🤖 AI Summary
This work addresses the inefficiency of conventional data scaling strategies in supervised fine-tuning with long chain-of-thought reasoning. The authors propose an alternative approach that, under a fixed training budget, replaces large-scale single-epoch training with repeated training over a small dataset across many epochs. Their method integrates supervised fine-tuning, chain-of-thought data, multi-epoch training, and token-level accuracy monitoring, using training token accuracy as a stopping criterion.
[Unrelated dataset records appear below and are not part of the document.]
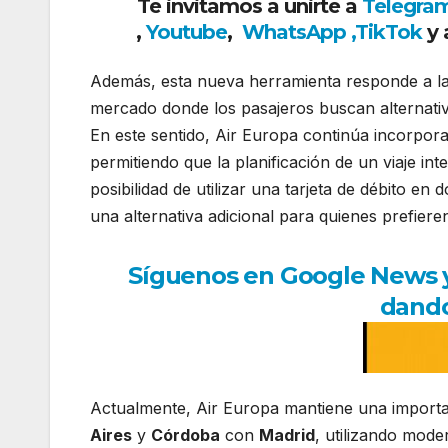
Te invitamos a unirte a
Telegra
,
Youtube
,
WhatsApp
,
TikTok
y 
Además, esta nueva herramienta responde a la 
mercado donde los pasajeros buscan alternativ
En este sentido, Air Europa continúa incorpora
permitiendo que la planificación de un viaje in
posibilidad de utilizar una tarjeta de débito e
una alternativa adicional para quienes prefier
Síguenos en Google News y r
dando
Actualmente, Air Europa mantiene una import
Aires
y
Córdoba
con
Madrid
, utilizando mod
Experiments demonstrate that Olmo3-7B trained on only 400 samples for 128 epochs outperforms a model trained on 51,200 samples in a single epoch by 12–26 percentage points on the AIME'24/25 and GPQA benchmarks, without exhibiting catastrophic forgetting. These results validate that repeated training surpasses data scaling in enhancing both memorization and generalization capabilities.
📝 Abstract
Supervised fine-tuning (SFT) on chain-of-thought data is an essential post-training step for reasoning language models. Standard machine learning intuition suggests that training with more unique training samples yields better generalization. Counterintuitively, we show that SFT benefits from repetition: under a fixed update budget, training for more epochs on smaller datasets outperforms single-epoch training on larger datasets. On AIME'24/25 and GPQA benchmarks, Olmo3-7B trained for 128 epochs on 400 samples outperforms the equivalent 1 epoch on 51200 samples by 12-26 percentage points, with no additional catastrophic forgetting. We find that training token accuracy reliably signals when repetition has saturated; improvements from additional epochs plateau at full memorization, a pattern consistent across all settings. These findings provide a practical approach for reasoning SFT, where scaling epochs with token accuracy as a stopping criterion can replace expensive undirected data scaling. We pose the repetition advantage, where full memorization coincides with improved generalization, as a new open problem for the community in understanding the training dynamics of large language models.